## Saved entries
################

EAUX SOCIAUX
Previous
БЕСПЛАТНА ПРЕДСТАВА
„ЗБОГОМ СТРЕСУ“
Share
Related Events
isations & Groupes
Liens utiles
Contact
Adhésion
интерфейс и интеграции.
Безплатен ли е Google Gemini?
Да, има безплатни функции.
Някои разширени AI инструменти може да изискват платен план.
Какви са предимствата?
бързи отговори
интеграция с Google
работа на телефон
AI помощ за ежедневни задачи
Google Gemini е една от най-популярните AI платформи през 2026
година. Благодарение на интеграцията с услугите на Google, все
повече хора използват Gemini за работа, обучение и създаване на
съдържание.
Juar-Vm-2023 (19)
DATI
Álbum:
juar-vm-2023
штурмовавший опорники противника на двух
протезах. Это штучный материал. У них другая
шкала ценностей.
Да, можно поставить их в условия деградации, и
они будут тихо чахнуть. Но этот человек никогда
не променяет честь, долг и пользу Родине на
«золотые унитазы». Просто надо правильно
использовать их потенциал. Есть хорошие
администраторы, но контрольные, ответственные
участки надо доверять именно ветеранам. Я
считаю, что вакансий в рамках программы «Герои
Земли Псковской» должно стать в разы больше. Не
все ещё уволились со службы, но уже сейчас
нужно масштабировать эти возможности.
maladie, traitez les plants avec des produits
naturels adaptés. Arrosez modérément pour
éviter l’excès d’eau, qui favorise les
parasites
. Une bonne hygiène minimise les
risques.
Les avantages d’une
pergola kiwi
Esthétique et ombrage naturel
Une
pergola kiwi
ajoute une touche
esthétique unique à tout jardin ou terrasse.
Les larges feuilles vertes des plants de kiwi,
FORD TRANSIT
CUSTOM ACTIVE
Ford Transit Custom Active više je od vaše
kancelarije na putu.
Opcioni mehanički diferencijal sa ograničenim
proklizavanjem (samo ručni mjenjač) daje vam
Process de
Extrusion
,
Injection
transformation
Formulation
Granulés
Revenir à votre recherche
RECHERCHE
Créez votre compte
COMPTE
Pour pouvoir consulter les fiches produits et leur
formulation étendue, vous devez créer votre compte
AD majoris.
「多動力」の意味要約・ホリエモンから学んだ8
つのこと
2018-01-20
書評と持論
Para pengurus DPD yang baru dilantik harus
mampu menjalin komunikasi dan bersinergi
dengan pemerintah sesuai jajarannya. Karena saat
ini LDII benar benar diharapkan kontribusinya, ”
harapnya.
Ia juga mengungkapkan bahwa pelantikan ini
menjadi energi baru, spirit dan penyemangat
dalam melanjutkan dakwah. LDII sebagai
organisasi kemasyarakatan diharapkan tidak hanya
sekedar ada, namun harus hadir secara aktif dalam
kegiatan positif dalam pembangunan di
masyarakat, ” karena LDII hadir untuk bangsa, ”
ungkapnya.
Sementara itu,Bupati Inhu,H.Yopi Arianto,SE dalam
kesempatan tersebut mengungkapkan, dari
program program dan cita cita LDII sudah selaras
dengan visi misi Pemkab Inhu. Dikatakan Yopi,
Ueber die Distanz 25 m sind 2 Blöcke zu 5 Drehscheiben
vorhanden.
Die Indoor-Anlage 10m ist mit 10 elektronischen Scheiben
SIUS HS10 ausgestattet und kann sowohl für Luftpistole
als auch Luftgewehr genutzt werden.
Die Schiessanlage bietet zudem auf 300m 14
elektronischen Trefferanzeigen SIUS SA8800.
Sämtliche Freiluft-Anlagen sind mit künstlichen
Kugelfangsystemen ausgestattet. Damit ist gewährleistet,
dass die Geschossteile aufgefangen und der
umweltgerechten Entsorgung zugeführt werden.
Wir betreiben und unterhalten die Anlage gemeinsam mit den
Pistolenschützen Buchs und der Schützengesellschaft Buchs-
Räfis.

################

## REQUIRED WORK
Taking the records from the top, repeat each line exactly until you have repeated the line that contains "все ещё уволились со службы, но уже сейчас".

## WRITTEN REPLY
EAUX SOCIAUX
Previous
БЕСПЛАТНА ПРЕДСТАВА
„ЗБОГОМ СТРЕСУ“
Share
Related Events
isations & Groupes
Liens utiles
Contact
Adhésion
интерфейс и интеграции.
Безплатен ли е Google Gemini?
Да, има безплатни функции.
Някои разширени AI инструменти може да изискват платен план.
Какви са предимствата?
бързи отговори
интеграция с Google
работа на телефон
AI помощ за ежедневни задачи
Google Gemini е една от най-популярните AI платформи през 2026
година. Благодарение на интеграцията с услугите на Google, все
повече хора използват Gemini за работа, обучение и създаване на
съдържание.
Juar-Vm-2023 (19)
DATI
Álbum:
juar-vm-2023
штурмовавший опорники противника на двух
протезах. Это штучный материал. У них другая
шкала ценностей.
Да, можно поставить их в условия деградации, и
они будут тихо чахнуть. Но этот человек никогда
не променяет честь, долг и пользу Родине на
«золотые унитазы». Просто надо правильно
использовать их потенциал. Есть хорошие
администраторы, но контрольные, ответственные
участки надо доверять именно ветеранам. Я
считаю, что вакансий в рамках программы «Герои
Земли Псковской» должно стать в разы больше. Не
все ещё уволились со службы, но уже сейчас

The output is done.